Alida Slade is characterized throughout "Roman Fever" as a jealous and spiteful person who wants to assert her superiority over her friend. For no reason except to hurt her old friend, Grace Ansley, who Alida is still jealous of because her daughter, Barbara, is so much more vibrant that Alida's daughter, Alida reveals a secret from long ago.
Grace has long treasured a letter from Alida's late husband, Delphin, asking Grace to meet him in the Roman Coliseum one evening. Alida reveals that she wrote the letter in order to lure Grace, who she knew had a crush on Delphin, to the Coliseum to wait in vain for Delphin and be cruelly stood up.
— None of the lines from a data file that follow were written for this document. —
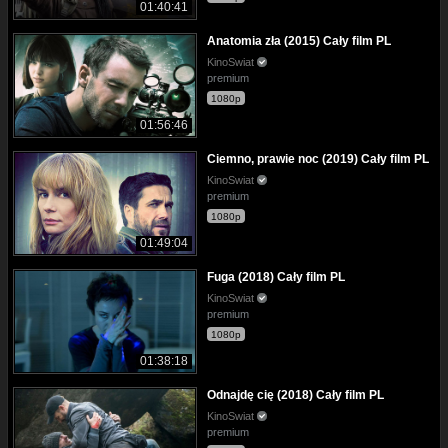
01:40:41
Anatomia zła (2015) Cały film PL
KinoSwiat
premium
1080p
01:56:46
Ciemno, prawie noc (2019) Cały film PL
KinoSwiat
premium
1080p
01:49:04
Fuga (2018) Cały film PL
KinoSwiat
premium
1080p
01:38:18
Odnajdę cię (2018) Cały film PL
KinoSwiat
premium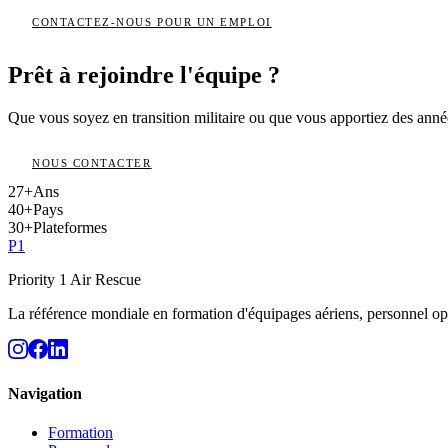
CONTACTEZ-NOUS POUR UN EMPLOI
Prêt à rejoindre l'équipe ?
Que vous soyez en transition militaire ou que vous apportiez des anné
NOUS CONTACTER
27
+
Ans
40
+
Pays
30
+
Plateformes
P
1
Priority 1 Air Rescue
La référence mondiale en formation d'équipages aériens, personnel op
Navigation
Formation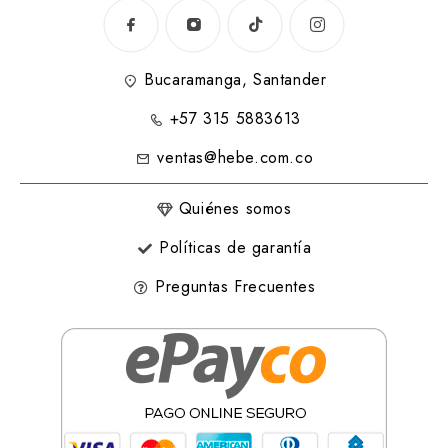
Bucaramanga, Santander
+57 315 5883613
ventas@hebe.com.co
Quiénes somos
Políticas de garantía
Preguntas Frecuentes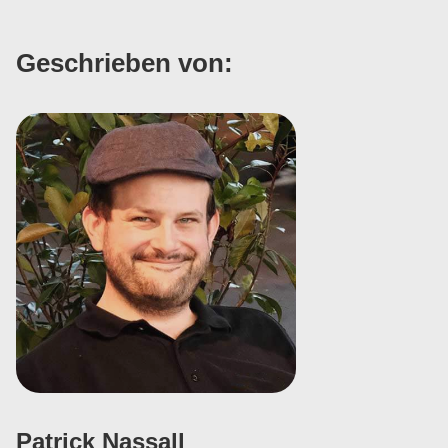
Geschrieben von:
Patrick Nassall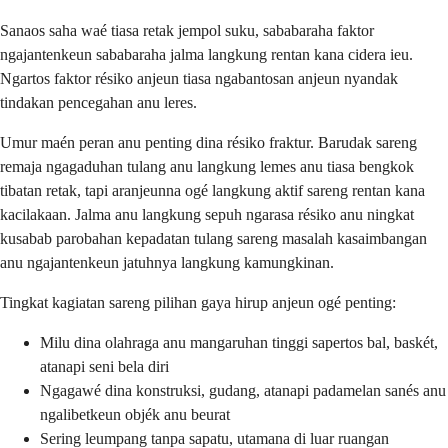
Sanaos saha waé tiasa retak jempol suku, sababaraha faktor
ngajantenkeun sababaraha jalma langkung rentan kana cidera ieu.
Ngartos faktor résiko anjeun tiasa ngabantosan anjeun nyandak
tindakan pencegahan anu leres.
Umur maén peran anu penting dina résiko fraktur. Barudak sareng
remaja ngagaduhan tulang anu langkung lemes anu tiasa bengkok
tibatan retak, tapi aranjeunna ogé langkung aktif sareng rentan kana
kacilakaan. Jalma anu langkung sepuh ngarasa résiko anu ningkat
kusabab parobahan kepadatan tulang sareng masalah kasaimbangan
anu ngajantenkeun jatuhnya langkung kamungkinan.
Tingkat kagiatan sareng pilihan gaya hirup anjeun ogé penting:
Milu dina olahraga anu mangaruhan tinggi sapertos bal, baskét,
atanapi seni bela diri
Ngagawé dina konstruksi, gudang, atanapi padamelan sanés anu
ngalibetkeun objék anu beurat
Sering leumpang tanpa sapatu, utamana di luar ruangan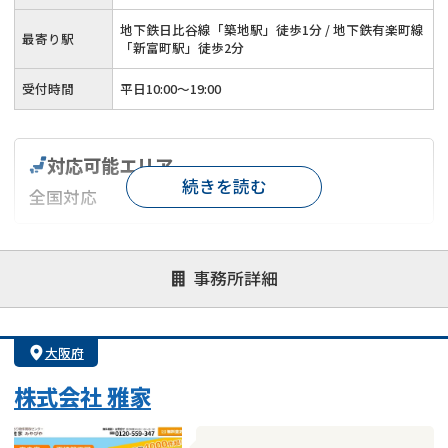
地下鉄日比谷線「築地駅」徒歩1分 / 地下鉄有楽町線
最寄り駅
「新富町駅」徒歩2分
受付時間
平日10:00～19:00
対応可能エリア
続きを読む
全国対応
対応が親身
オンライン面談可能
レスポンスが早い
事務所詳細
決済までが早い
1億円以上の買取可
業歴10年以上
業者案件歓迎
士業連携有り
大阪府
株式会社 雅家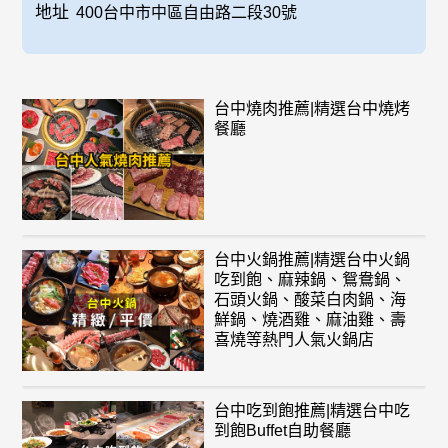
地址
400台中市中區自由路二段30號
台中燒肉推薦|精選台中燒烤
餐廳
台中火鍋推薦|精選台中火鍋
吃到飽、麻辣鍋、鴛鴦鍋、
石頭火鍋、酸菜白肉鍋、海
鮮鍋、燒酒雞、麻油雞、壽
喜燒等熱門人氣火鍋店
台中吃到飽推薦|精選台中吃
到飽Buffet自助餐廳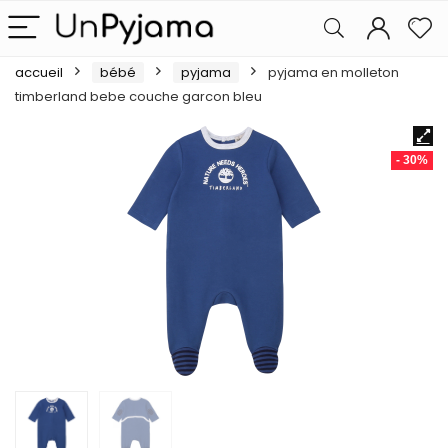
accueil
bébé
pyjama
pyjama en molleton
timberland bebe couche garcon bleu
- 30%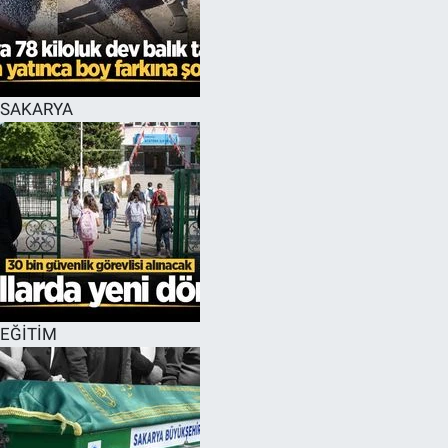
SAKARYA
EĞİTİM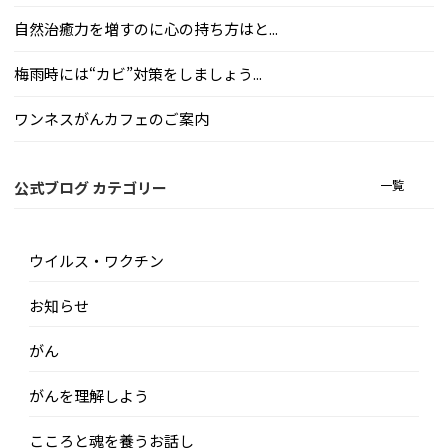
自然治癒力を増すのに心の持ち方はと...
梅雨時には“カビ”対策をしましょう...
ワンネスがんカフェのご案内
一覧
公式ブログ カテゴリー
ウイルス・ワクチン
お知らせ
がん
がんを理解しよう
こころと魂を養うお話し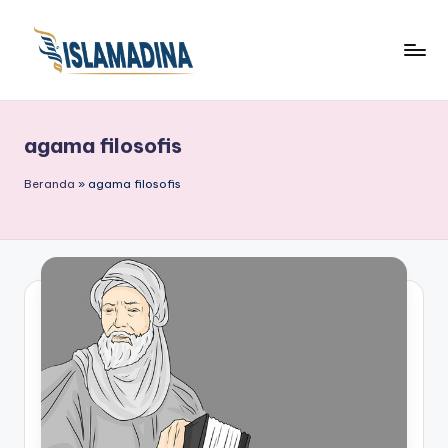
agama filosofis
Beranda
»
agama filosofis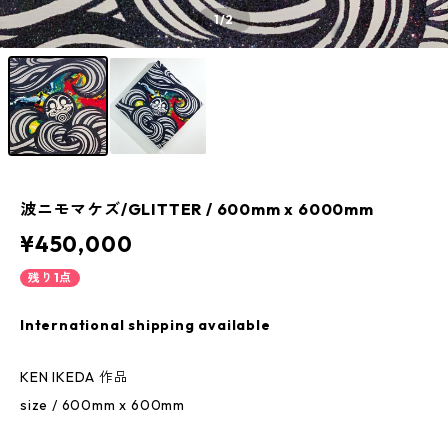
1
/2
波ニモマケズ/GLITTER / 600mm x 6000mm
¥450,000
残り1点
International shipping available
KEN IKEDA 作品
size / 600mm x 600mm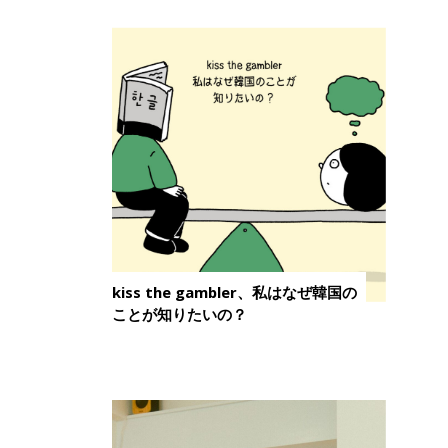
kiss the gambler、私はなぜ韓国の
ことが知りたいの？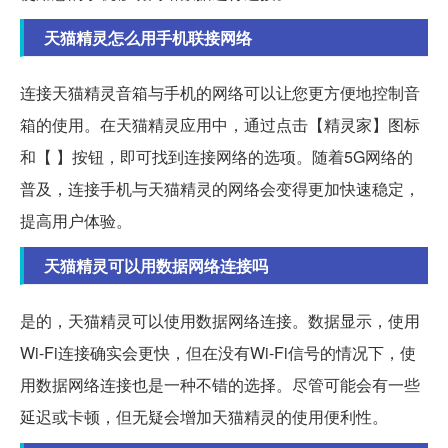
天猫精灵怎么用手机联接网络
连接天猫精灵音箱与手机的网络可以让您更方便地控制音
箱的使用。在天猫精灵应用中，通过点击【精灵家】图标
和【 】按钮，即可找到连接网络的选项。随着5G网络的
普及，连接手机与天猫精灵的网络会变得更加快速稳定，
提高用户体验。
天猫精灵可以用数据网络连接吗
是的，天猫精灵可以使用数据网络连接。数据显示，使用
Wi-Fi连接确实会更快，但在没有Wi-Fi信号的情况下，使
用数据网络连接也是一种不错的选择。尽管可能会有一些
延迟或卡顿，但无疑会增加天猫精灵的使用便利性。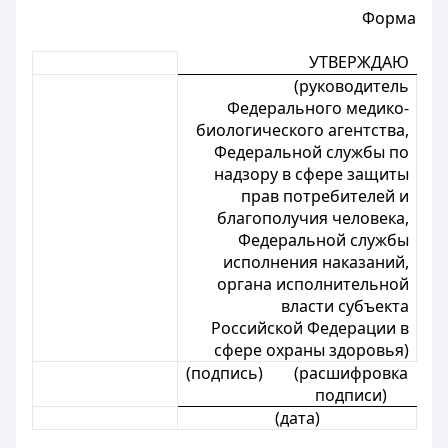
Форма
УТВЕРЖДАЮ
(руководитель
Федерального медико-
биологического агентства,
Федеральной службы по
надзору в сфере защиты
прав потребителей и
благополучия человека,
Федеральной службы
исполнения наказаний,
органа исполнительной
власти субъекта
Российской Федерации в
сфере охраны здоровья)
(подпись)
(расшифровка
подписи)
(дата)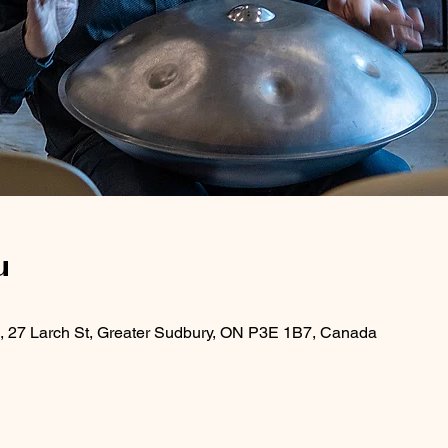
u
s, 27 Larch St, Greater Sudbury, ON P3E 1B7, Canada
This letter also put the frail Grace in danger of contracting Roman fever at the Coliseum, which she does, and which makes her very ill. (In other words, Alida was willing to risk Grace's life with this joke.)
This was a cruel joke, showing Alida to have been both jealous and spiteful. We could write this off as immature teenage behavior, except that by telling Grace the story, Alida reveals that she is still jealous and spiteful. She can't quite pity Grace as much as she would like and so wants to bring her down a peg or two.
However, the tables turn. Grace reveals that she wrote a note to Delphin saying she would meet him at the Coliseum—and he showed up. He might not have written the first note, but he was certainly responsive to Grace. Grace also reveals she and Delphin made love and had Barbara, turning the tables on Alida.